The realities of government acquisition add complex wrinkles when it comes to overseeing federal systems projects and information technology shops — as Patrick Schambach, a former IT chief for the Transportation Security Agency and the Bureau of Alcohol, Tobacco and Firearms, calls them, “the mysteries that shouldn’t exist.”
In an environment where IT chiefs are expected to deliver not just technology excellence but meet cost savings under mandates from the Office of Management and Budget, here are three tips to keep acquisition a focal part of the IT game plan:
Keep Your Hand in the Cookie Jar
The CIO needs to control the dollars whenever possible, says Robert Woods, president of Topside Consulting Group and a veteran of 29 years of government IT service. In many agencies, the program managers have budget authority and the CIO organizations often must spend at their discretion. But given the tricky acquisition process and the lack of key acquisition employees, he thinks this isn’t always the best approach.
Budget authority is crucial, says Woods. “There’s an Al Capone saying: ‘You can get more done with a kind word and a gun than with just a kind word.’ I’m with Al Capone: Get the money.”
Provide Cover for the Acquisition Workforce You Do Have
The acquisition role in government is under attack, says Stan Soloway, president of the Professional Services Council. In the last two months, there have been nearly two dozen congressional hearings about acquisition, and the council’s surveys find that federal acquisition program managers feel under extreme pressure.

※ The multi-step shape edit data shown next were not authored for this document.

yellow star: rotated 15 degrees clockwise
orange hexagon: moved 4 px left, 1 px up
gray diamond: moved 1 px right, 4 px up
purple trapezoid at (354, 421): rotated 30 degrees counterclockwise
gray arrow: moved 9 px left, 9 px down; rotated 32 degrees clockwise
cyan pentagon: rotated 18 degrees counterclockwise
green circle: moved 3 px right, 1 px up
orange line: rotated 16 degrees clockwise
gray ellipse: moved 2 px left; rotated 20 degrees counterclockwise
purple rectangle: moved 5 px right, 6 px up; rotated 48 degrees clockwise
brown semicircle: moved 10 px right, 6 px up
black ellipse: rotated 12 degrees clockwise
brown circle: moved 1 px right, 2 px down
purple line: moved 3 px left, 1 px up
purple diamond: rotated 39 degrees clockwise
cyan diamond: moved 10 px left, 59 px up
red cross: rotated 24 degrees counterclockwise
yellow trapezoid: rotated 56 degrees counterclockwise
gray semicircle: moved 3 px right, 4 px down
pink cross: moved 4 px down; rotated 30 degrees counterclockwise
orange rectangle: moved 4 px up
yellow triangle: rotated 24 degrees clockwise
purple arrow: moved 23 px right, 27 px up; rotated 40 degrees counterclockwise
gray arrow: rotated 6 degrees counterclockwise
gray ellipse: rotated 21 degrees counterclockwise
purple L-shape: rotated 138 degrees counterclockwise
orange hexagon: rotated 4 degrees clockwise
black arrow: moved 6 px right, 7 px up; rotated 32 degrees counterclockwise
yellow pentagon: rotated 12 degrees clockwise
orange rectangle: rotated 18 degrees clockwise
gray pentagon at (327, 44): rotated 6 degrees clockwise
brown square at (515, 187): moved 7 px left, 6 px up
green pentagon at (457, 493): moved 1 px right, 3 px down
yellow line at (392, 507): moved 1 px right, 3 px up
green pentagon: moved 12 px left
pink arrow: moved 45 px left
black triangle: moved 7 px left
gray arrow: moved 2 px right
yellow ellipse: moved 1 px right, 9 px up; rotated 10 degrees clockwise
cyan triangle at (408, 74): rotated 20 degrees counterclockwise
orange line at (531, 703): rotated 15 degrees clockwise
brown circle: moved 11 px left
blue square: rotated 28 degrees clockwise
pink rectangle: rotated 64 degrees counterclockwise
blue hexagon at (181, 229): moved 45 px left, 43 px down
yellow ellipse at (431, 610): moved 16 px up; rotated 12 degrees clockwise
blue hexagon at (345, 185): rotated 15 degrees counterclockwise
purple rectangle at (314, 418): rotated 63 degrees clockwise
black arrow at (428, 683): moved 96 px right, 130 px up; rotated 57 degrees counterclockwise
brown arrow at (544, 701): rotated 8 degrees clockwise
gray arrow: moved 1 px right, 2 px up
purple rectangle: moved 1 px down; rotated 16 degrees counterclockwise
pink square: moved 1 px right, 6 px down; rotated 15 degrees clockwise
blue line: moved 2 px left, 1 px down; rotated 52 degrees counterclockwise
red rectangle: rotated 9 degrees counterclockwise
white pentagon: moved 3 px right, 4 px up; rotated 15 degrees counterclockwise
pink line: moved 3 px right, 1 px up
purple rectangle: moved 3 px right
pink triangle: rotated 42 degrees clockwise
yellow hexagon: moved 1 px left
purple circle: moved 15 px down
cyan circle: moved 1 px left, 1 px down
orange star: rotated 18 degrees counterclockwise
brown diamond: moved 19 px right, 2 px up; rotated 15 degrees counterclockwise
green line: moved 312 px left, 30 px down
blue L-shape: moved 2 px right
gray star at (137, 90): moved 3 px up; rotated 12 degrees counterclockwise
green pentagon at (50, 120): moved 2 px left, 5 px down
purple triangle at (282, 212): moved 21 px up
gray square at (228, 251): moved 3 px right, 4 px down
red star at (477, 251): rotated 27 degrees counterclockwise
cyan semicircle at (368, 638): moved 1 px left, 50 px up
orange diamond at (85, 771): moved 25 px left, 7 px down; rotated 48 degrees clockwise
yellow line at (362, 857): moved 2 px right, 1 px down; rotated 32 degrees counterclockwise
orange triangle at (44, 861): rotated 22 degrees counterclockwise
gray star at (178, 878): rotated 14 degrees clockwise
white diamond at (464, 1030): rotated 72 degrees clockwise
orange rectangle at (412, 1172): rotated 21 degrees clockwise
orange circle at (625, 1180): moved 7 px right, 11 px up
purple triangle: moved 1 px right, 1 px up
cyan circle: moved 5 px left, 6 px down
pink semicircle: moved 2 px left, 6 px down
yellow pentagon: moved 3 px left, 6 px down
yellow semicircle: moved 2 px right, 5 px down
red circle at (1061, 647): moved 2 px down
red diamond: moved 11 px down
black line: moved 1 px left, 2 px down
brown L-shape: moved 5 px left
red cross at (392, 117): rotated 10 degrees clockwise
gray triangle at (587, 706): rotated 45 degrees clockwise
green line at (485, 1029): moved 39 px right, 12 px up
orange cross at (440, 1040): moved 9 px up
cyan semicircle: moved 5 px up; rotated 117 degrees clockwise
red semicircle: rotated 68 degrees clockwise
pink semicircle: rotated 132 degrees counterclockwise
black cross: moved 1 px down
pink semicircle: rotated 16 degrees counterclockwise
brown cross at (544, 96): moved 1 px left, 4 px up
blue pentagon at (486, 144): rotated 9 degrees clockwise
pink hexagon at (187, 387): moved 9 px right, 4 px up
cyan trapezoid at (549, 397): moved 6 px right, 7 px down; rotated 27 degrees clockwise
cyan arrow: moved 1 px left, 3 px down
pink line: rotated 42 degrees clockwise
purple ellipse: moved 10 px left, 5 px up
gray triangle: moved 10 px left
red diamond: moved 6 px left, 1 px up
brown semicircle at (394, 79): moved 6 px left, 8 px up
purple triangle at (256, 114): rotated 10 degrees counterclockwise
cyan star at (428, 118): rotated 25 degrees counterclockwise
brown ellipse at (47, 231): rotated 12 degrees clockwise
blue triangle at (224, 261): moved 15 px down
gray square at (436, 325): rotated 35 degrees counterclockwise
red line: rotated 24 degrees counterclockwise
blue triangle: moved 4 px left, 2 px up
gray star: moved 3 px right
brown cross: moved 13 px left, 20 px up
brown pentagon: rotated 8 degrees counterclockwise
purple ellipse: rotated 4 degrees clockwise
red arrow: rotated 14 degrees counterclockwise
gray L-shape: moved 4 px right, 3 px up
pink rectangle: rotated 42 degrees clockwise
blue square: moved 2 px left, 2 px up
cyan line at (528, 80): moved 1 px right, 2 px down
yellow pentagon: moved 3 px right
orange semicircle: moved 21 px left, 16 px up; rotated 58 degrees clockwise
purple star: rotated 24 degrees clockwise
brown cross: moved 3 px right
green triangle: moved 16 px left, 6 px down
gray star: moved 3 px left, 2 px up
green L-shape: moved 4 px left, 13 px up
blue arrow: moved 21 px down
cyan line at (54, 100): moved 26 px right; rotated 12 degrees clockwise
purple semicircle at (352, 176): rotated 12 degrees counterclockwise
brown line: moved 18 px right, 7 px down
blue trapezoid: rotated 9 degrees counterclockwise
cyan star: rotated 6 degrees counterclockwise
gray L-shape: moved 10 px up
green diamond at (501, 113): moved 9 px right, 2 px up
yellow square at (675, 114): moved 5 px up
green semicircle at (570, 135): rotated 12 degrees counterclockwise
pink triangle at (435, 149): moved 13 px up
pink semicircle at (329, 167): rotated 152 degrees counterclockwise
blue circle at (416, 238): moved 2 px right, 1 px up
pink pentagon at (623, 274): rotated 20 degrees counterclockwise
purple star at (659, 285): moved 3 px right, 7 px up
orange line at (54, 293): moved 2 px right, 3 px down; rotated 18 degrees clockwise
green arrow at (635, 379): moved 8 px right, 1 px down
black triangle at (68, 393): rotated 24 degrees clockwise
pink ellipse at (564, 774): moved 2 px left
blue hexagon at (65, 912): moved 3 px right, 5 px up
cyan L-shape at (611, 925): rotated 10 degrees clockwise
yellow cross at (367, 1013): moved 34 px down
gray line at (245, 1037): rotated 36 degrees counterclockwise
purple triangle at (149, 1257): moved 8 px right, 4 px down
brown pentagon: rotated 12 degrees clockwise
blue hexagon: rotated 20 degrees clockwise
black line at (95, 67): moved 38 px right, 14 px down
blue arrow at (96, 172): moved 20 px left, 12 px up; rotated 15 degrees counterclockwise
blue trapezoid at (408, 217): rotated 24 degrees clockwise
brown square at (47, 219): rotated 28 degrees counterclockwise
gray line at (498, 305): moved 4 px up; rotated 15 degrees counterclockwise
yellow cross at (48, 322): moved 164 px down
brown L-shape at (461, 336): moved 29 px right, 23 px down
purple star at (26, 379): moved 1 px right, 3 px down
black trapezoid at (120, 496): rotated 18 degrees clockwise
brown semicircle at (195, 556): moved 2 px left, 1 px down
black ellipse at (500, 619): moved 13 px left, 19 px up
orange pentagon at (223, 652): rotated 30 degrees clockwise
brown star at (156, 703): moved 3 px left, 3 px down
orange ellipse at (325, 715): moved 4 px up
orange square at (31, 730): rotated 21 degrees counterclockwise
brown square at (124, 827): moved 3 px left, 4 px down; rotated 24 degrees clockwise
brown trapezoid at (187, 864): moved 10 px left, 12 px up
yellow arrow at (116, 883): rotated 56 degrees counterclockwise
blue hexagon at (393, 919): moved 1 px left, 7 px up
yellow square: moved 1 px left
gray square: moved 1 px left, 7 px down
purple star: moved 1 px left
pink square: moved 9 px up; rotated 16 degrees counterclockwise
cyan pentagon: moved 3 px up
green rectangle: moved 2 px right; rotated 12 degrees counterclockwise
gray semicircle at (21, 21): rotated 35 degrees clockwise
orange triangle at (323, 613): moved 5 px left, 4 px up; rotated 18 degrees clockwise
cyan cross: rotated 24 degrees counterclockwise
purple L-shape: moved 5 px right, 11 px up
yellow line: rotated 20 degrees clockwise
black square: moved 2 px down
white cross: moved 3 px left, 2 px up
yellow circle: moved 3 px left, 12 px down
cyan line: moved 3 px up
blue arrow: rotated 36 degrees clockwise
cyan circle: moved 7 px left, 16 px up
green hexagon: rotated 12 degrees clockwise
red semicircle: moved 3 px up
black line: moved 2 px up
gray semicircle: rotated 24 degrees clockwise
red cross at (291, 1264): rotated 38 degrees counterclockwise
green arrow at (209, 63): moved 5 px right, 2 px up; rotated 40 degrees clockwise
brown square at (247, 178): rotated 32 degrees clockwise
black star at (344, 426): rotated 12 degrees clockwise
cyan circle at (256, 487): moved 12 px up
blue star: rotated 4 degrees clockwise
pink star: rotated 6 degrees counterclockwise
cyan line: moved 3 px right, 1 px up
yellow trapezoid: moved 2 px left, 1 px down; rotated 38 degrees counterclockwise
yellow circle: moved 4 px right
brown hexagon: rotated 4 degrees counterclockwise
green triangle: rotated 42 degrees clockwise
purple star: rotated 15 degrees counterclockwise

It’s crucial for senior management to defend the important role that the procurement staff plays in IT, he says.
“Thirty percent of the federal budget goes to acquisitions,” says Soloway, a former acquisition reform chief for the Defense Department. “We’re simply not investing adequately in training acquisition program managers and toward giving that a major focus in government.” He suggests that CIOs take advantage of every opportunity to funnel recruiting and training dollars into acquisition and to come to the defense of the staff that they do have and be their advocates.
Identify the Right Tool for the Job
There’s earned value management; there’s Lean Six Sigma; there’s the Program Assessment Rating Tool. The list of potential ways to do IT management and acquisitions smarter, better and faster goes on and on, says Scott Cragg, chief architect at the Veterans Affairs Department.
“Every day, I search for the right method and matrix to figure out how to get ahead,” says Cragg. He advises looking at what needs to get done and then reshaping the environment and applying a methodology so that the people the government hires for program management can succeed. Whether that’s acquisition or software development, this challenge is universal. The process — PART or EVM — might need to be different in different cases, Cragg says.